Thu Aug 10 18:06:47 EDT 2006

John Machin wrote:
> John Henry wrote:
> > Hi list,
> >
> > I am sure there are many ways of doing comparision but I like to see
> > what you would do if you have 2 dictionary sets (containing lots of
> > data - like 20000 keys and each key contains a dozen or so of records)
> > and you want to build a list of differences about these two sets.
> >
> > I like to end up with 3 lists: what's in A and not in B, what's in B
> > and not in A, and of course, what's in both A and B.
> >
> > What do you think is the cleanest way to do it?  (I am sure you will
> > come up with ways that astonishes me  :=) )
> >
>
> Paddy has already pointed out a necessary addition to your requirement
> definition: common keys with different values.
>
> Here's another possible addition: you say that "each key contains a
> dozen or so of records". I presume that you mean like this:
>
> a = {1: ['rec1a', 'rec1b'], 42: ['rec42a', 'rec42b']} # "dozen" -> 2 to
> save typing :-)
>
> Now that happens if the other dictionary contains:
>
> b = {1: ['rec1a', 'rec1b'], 42: ['rec42b', 'rec42a']}
>
> Key 42 would be marked as different by Paddy's classification, but the
> values are the same, just not in the same order. How do you want to
> treat that? avalue == bvalue? sorted(avalue) == sorted(bvalue)? Oh, and
> are you sure the buckets don't contain duplicates? Maybe you need
> set(avalue) == set(bvalue). What about 'rec1a' vs 'Rec1a' vs 'REC1A'?
>
> All comparisons are equal, but some comparisons are more equal than
> others :-)
>
> Cheers,
> John

Hi Johns,
The following is my attempt to give more/deeper comparison info.
Assume you have your data parsed and presented as two dicts a and b
each having as values a dict representing a record.
Further assume you have a function that can compute if two record level
dicts  are the same and another function that can compute if two values
in a record level dict are the same.

With a slight modification of my earlier prog we get:

def komparator(a,b, check_equal):
    keya=set(a.keys())
    keyb=set(b.keys())
    a_xclusive = keya - keyb
    b_xclusive = keyb - keya
    _common = keya & keyb
    common_eq = set(k for k in _common if check_equal(a[k],b[k]))
    common_neq = _common - common_eq
    return (a_xclusive, b_xclusive, common_eq, common_neq)
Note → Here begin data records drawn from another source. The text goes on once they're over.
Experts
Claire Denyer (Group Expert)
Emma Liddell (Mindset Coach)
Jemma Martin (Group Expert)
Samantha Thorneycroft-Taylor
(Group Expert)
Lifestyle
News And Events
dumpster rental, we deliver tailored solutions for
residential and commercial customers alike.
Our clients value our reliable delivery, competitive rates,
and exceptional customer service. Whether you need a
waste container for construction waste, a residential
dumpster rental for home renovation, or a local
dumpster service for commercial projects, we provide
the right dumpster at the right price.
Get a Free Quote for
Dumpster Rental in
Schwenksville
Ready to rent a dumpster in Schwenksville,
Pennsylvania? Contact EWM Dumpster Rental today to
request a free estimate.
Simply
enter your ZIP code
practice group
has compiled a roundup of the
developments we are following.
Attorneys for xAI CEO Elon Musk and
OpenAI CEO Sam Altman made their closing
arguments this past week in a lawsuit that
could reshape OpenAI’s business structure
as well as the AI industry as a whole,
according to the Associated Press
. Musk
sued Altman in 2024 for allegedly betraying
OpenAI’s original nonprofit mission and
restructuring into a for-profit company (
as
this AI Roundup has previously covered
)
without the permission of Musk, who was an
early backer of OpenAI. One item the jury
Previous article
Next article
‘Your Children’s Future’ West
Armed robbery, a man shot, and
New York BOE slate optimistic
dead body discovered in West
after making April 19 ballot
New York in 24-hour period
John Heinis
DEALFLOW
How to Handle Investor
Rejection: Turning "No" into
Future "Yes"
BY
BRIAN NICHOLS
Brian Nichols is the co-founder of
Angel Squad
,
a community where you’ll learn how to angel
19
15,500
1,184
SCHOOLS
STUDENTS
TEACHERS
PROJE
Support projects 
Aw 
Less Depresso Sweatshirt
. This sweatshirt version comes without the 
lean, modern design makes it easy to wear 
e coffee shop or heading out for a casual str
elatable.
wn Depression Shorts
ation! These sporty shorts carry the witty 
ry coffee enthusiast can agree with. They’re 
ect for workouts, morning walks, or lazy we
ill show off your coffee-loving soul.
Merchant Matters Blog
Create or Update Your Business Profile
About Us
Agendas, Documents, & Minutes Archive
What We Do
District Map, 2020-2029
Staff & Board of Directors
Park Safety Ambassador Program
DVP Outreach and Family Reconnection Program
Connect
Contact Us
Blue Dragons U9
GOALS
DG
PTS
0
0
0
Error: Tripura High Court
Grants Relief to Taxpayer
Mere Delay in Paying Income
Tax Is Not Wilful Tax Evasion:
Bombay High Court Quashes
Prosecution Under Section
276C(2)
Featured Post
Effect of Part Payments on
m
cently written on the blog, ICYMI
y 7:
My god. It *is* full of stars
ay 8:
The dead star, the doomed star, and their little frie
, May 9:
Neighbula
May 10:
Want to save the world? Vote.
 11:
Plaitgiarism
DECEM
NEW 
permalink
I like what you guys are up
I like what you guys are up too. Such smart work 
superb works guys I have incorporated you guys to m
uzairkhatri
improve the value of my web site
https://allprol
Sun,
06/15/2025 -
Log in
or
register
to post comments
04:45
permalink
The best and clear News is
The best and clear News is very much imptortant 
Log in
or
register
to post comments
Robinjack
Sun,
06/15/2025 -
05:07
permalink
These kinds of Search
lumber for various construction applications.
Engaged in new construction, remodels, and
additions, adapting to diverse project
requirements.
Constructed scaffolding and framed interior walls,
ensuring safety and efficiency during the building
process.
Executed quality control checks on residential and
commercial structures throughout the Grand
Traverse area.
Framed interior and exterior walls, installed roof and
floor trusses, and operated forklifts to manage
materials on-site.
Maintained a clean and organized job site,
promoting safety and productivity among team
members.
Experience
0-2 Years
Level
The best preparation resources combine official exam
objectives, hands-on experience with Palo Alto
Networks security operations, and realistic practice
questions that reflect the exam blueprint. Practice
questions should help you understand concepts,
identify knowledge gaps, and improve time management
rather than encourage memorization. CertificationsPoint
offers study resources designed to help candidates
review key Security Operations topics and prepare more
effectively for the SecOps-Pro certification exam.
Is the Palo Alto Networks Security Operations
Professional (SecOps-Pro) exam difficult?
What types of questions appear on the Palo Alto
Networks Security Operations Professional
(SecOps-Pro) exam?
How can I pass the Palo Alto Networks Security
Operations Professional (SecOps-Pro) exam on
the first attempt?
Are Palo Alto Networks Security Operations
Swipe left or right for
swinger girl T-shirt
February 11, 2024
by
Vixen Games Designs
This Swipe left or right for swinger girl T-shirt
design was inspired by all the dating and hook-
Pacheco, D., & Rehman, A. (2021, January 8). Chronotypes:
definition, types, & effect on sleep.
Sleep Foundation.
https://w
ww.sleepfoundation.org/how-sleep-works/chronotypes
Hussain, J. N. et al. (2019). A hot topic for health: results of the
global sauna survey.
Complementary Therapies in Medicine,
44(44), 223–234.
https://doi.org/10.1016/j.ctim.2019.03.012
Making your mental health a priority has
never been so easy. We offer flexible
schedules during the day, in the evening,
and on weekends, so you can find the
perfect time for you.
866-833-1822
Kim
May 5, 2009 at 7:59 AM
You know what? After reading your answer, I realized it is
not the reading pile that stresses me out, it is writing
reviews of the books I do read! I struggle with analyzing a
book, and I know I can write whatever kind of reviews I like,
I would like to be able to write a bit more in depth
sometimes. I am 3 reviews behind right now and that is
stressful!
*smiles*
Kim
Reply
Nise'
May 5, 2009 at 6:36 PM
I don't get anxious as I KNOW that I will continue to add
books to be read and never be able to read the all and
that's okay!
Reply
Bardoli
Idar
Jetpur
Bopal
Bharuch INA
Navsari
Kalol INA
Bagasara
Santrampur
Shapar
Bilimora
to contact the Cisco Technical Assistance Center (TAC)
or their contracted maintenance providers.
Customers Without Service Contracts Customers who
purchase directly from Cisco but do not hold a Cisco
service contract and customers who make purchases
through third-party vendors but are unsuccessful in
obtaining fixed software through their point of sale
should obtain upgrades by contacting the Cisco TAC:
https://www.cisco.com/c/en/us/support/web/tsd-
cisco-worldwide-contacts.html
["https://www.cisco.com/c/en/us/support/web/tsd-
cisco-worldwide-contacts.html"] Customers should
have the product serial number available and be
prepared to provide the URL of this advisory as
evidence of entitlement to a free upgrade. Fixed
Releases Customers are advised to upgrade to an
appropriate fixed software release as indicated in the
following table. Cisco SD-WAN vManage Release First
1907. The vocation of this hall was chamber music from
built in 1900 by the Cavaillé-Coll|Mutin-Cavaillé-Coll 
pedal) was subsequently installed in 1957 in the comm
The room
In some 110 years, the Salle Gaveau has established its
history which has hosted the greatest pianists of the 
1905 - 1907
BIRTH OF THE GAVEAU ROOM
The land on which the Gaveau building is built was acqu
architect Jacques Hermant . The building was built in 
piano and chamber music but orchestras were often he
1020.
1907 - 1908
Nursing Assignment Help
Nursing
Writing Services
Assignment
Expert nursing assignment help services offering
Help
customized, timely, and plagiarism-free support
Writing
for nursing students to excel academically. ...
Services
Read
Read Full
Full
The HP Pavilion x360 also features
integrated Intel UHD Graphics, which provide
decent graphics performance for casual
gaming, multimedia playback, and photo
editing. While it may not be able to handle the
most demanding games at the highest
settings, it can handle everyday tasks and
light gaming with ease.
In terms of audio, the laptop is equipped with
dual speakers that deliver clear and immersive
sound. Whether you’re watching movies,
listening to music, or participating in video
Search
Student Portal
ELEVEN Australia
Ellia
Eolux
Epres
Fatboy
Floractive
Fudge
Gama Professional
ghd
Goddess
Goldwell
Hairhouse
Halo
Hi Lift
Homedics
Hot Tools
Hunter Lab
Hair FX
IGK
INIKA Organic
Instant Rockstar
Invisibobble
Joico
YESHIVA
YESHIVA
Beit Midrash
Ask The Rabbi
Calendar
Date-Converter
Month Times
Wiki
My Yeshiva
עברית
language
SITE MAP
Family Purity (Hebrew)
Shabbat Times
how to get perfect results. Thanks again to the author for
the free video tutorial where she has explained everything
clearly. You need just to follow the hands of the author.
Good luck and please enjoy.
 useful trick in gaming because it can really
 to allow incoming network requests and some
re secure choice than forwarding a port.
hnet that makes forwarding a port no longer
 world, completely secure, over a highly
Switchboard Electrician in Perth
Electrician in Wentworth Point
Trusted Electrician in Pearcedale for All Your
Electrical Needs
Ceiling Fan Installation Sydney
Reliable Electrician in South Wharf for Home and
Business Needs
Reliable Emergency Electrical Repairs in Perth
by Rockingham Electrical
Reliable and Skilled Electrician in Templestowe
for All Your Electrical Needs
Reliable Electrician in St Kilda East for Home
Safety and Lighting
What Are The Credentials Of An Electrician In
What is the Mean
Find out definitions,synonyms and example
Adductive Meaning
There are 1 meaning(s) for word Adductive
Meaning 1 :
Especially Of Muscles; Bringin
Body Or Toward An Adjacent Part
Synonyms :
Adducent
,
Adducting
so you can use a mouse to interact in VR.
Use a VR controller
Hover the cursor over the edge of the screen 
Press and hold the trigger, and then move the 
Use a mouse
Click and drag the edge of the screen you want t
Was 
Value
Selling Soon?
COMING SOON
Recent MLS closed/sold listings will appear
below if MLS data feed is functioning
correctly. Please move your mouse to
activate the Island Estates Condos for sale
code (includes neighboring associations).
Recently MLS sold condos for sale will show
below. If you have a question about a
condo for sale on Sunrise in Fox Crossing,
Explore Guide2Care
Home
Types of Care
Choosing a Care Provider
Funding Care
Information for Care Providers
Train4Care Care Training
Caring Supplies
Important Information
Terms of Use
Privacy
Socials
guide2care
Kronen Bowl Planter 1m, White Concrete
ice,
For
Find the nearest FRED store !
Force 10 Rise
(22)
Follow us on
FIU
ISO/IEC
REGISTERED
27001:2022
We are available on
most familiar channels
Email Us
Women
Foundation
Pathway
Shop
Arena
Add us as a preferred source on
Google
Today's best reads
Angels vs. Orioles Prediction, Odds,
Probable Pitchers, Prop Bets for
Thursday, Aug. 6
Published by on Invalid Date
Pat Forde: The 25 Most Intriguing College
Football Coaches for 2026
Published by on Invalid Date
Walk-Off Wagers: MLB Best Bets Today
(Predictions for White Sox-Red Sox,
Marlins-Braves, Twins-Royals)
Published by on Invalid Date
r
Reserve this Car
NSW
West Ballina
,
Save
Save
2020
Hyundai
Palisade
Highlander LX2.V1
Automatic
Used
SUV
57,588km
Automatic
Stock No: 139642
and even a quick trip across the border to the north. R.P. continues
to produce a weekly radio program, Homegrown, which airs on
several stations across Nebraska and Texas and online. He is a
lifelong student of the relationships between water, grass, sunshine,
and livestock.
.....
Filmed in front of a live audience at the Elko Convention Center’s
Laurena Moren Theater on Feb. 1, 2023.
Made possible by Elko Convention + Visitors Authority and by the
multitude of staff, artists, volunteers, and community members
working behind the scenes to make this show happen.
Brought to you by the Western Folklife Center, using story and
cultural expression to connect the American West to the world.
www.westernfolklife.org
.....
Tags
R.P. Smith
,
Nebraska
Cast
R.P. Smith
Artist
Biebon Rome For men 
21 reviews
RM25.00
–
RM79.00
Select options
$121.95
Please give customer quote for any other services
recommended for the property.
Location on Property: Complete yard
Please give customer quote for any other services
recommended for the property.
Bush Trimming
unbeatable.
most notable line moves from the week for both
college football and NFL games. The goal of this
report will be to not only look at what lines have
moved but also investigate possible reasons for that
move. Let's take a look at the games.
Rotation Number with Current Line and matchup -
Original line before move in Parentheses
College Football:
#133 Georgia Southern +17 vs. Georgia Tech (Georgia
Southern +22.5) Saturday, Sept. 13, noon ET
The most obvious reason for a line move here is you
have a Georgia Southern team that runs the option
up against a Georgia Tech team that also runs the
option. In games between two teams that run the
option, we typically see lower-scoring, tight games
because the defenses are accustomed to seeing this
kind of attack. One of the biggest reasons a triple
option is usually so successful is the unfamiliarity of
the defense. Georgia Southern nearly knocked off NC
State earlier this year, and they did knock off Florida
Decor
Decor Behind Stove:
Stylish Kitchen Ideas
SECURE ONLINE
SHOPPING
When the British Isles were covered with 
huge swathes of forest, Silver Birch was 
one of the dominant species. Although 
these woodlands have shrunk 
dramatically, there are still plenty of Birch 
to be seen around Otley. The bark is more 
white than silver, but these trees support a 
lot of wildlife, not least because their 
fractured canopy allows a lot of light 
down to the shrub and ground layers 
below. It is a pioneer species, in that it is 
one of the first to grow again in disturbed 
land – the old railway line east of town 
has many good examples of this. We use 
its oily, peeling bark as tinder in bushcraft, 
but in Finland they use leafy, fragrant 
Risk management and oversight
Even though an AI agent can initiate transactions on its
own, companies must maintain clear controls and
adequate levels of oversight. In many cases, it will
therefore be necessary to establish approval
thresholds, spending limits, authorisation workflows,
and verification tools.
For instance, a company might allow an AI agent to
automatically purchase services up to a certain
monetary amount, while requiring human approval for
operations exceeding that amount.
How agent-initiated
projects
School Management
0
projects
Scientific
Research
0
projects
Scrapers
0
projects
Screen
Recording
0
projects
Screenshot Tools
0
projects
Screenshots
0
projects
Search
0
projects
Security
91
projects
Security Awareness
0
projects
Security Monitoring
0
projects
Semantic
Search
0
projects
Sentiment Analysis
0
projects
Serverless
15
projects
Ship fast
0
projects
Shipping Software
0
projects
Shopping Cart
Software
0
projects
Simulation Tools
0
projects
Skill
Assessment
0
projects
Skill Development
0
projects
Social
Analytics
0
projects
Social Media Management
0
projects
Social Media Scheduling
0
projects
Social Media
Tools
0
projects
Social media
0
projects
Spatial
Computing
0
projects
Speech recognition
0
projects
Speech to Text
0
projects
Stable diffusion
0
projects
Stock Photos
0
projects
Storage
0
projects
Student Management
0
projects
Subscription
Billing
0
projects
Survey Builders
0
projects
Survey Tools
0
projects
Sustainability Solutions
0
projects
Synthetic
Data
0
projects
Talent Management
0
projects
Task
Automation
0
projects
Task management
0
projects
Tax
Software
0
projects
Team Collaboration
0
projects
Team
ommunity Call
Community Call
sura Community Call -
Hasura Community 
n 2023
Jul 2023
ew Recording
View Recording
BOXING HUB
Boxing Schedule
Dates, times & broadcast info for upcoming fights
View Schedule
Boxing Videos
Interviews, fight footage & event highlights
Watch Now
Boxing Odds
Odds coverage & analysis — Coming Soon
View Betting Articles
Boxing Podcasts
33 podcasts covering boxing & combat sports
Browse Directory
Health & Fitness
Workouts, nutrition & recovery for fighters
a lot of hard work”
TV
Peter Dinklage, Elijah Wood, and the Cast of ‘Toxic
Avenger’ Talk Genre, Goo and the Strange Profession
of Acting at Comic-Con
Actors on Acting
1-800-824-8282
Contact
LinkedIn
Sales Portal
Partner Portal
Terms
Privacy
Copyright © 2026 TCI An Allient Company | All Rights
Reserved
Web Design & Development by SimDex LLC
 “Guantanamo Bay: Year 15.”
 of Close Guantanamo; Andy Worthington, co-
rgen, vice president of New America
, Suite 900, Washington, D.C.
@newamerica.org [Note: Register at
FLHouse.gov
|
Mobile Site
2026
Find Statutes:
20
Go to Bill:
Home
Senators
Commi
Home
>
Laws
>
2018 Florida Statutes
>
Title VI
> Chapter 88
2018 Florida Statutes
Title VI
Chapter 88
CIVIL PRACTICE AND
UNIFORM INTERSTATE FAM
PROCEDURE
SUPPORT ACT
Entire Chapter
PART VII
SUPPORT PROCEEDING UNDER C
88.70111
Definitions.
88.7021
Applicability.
a_xclusive, b_xclusive, common_eq, common_neq = komparator(a,b,
record_dict__equality_checker)

common_neq = [ (key,
  komparator(a[key],b[key], value__equality_checker)  )
  for key in common_neq ]

Now we get extra info on intra record differences with little extra
code.

Look out though, you could get swamped with data :-)

- Paddy.